Re: [PATCH 3/4] peel_ref: check object type before loading

Jeff King <peff@xxxxxxxx> · Thu, 4 Oct 2012 17:59:33 -0400

On Thu, Oct 04, 2012 at 01:41:40PM -0700, Junio C Hamano wrote:

> Jeff King <peff@xxxxxxxx> writes:
> 
> > [1] One thing I've been toying is with "external alternates"; dumping
> >     your large objects in some realtively slow data store (e.g., a
> >     RESTful HTTP service). You could cache and cheaply query a list of
> >     "sha1 / size / type" for each object from the store, but getting the
> >     actual objects would be much more expensive.
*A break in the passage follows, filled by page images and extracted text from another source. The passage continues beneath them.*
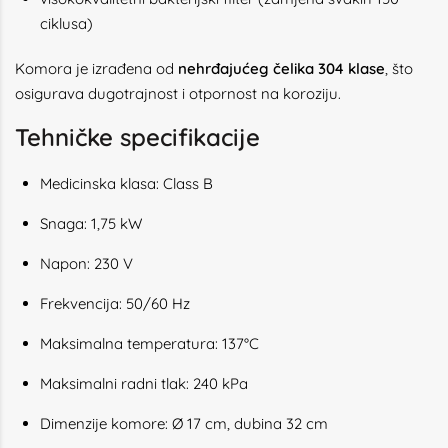
ciklusa)
Komora je izrađena od
nehrđajućeg čelika 304 klase
, što
osigurava dugotrajnost i otpornost na koroziju.
Tehničke specifikacije
Medicinska klasa: Class B
Snaga: 1,75 kW
Napon: 230 V
Frekvencija: 50/60 Hz
Maksimalna temperatura: 137°C
Maksimalni radni tlak: 240 kPa
Dimenzije komore: Ø 17 cm, dubina 32 cm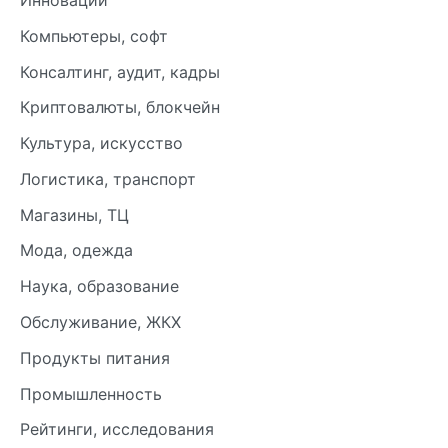
Компьютеры, софт
Консалтинг, аудит, кадры
Криптовалюты, блокчейн
Культура, искусство
Логистика, транспорт
Магазины, ТЦ
Мода, одежда
Наука, образование
Обслуживание, ЖКХ
Продукты питания
Промышленность
Рейтинги, исследования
But again, it would
> >     depend on whether you would actually have such a store directly
> >     accessible by a ref.
> 
> Yeah, that actually has been another thing we were discussing
> locally, without coming to something concrete enough to present to
> the list.
> 
> The basic idea is to mark such paths with attributes, and use a
> variant of smudge/clean filter that is _not_ a filter (as we do not
> want to have the interface to this external helper to be "we feed
> the whole big blob to you").  Instead, these smudgex/cleanx things
> work on a pathname.

There are a few ways that smudge/clean filters are not up to the task
currently. One is definitely the efficiency of the interface.
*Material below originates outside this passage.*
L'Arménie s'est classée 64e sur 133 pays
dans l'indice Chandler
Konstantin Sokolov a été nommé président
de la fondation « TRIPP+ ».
Another is that this distinction is not "canonical in-repo versus
working tree representation".  Yes, part of it is about what you store
in the repo versus what you checkout. But you may also want to diff or
merge these large items. Almost certainly not with the internal text
tools, but you might want to feed the _real_ blobs (not the fake
surrogates) to external tools, and smudge and clean are not a natural
fit for that. If you teach the external tools to dereference the
surrogates, it would work. I think you could also get around it by
giving these smudgex/cleanx filters slightly different semantics.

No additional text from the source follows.